▶ PROBLEM TO WORK ON
Start at the line below containing "supervivencia de las" and stop at the line containing "Texto: Patricio Eleisegui / Pie de Página". Repeat every line of that stretch exactly, and nothing outside it.

(WORKING DATA)

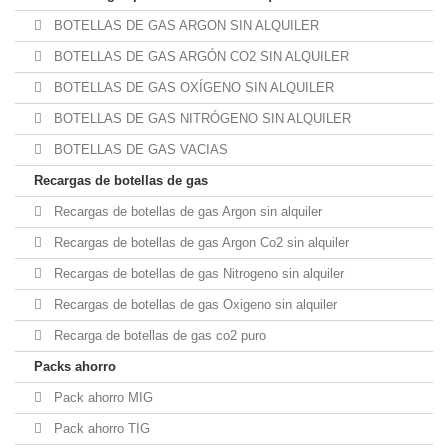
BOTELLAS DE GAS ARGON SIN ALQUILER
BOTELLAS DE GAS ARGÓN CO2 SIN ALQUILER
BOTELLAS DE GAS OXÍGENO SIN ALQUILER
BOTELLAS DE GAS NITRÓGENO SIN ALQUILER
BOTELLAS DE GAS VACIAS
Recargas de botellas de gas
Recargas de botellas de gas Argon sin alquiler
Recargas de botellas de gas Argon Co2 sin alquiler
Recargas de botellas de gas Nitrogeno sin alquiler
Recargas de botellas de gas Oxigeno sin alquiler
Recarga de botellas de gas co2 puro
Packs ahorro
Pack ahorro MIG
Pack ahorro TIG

(End WORKING DATA)
(WORKING DATA)

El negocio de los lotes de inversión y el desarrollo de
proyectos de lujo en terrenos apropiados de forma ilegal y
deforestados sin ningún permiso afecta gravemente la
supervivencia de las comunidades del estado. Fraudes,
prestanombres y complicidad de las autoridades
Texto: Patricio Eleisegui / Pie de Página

(End WORKING DATA)

▶ FINISHED EXERCISE
supervivencia de las comunidades del estado. Fraudes,
prestanombres y complicidad de las autoridades
Texto: Patricio Eleisegui / Pie de Página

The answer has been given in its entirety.